Bleak house — 21 Comments

  1. ah, would you look at that – the first comment!!!
    Grandad, count yourself lucky, not many a place where you can head off and leave the door open. For me, there’s no point in owning anything valuable, folks’ll just want to steal it and you’ll have to pay to have big security crap to protect it. Though yeah, I dont get the big gates for the heck of it either.

    Forgot to ask yesterday, how’s Sandy getting on with the gp?

  2. Charmed – Someone has to be first!! I can understand security when there is a need for it. There are some areas of the cities where I put a padlock on my pocket. In the middle of rural Ireland though, it’s just an expression of wealth.

    Sandy thinks the GP is a puppy and gave it a great wash yesterday. Her nose is a little bit out of joint though, as she is afraid she may no longer be #1.

  3. I dare you to go and see if they have anti- handgrenade devices.

    They’re asking for it.

    Mind you, it could be Enya’s new gaff?

  4. K8 – I’ll try lobbing a few mortars. We’ll see how the cameras cope with them.

    That Enya just won’t stop following me around……

  5. You should loiter around the outside of the biggest one in black and balaclava with the Mission Impossible theme tune blaring out of some speakers and when they ask you what you’re up to, say:

    “Delta bravo alpha dog, needs to borrow cup of sugar, over”

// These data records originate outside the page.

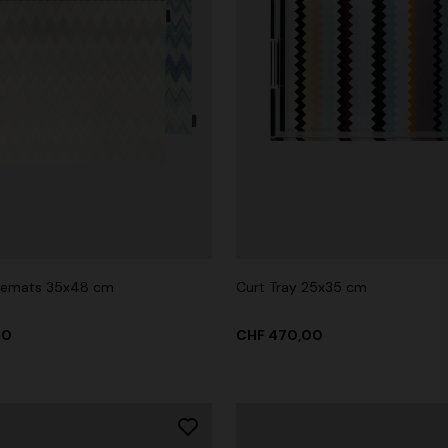
acemats 35x48 cm
Curt Tray 25x35 cm
00
CHF 470,00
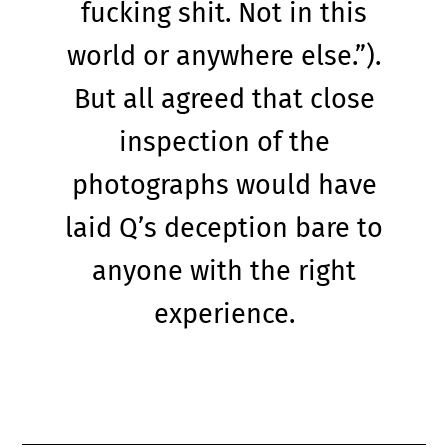
fucking shit. Not in this
world or anywhere else.”).
But all agreed that close
inspection of the
photographs would have
laid Q’s deception bare to
anyone with the right
experience.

  6. I love country living.

    Once I was stranded at home for five days because I couldn’t find my car keys. Eventually I found them in the ignition of the car, unlocked in the drive. Good thing I was happy enough staying home.

    My security system is a dog with a big bark. He’s only saying, ‘I WANNA BONIO!’ but nobody else knows that.

  7. Susan – I have left my keys overnight in the ignition too. Our Sandy is a Bonioholic too, and her bark usually means “will you be my friend?” There are exceptions though – tourists, scruffs, burglers and anyone I dislike.

  8. The world is full of people who think they are better than ‘normal folk’ – what they don’t understand is their high walls and locked gates only increases their paranoia to the point where they can’t speak to or even look at ‘us commoners’ – their loss!!!

  9. There is a few of them around my way, range rovers , big gates, and they think they blend in by having hundreds of pheasants ran onto their shotguns.The world is full of plonkers, your right bring on the recession ,I’ve nothing to lose anyway.

  10. Ya think the recession will change em? They’ll sit in their secure houses counting their money and congratulating themselves on their acumen while the rest of the county wails.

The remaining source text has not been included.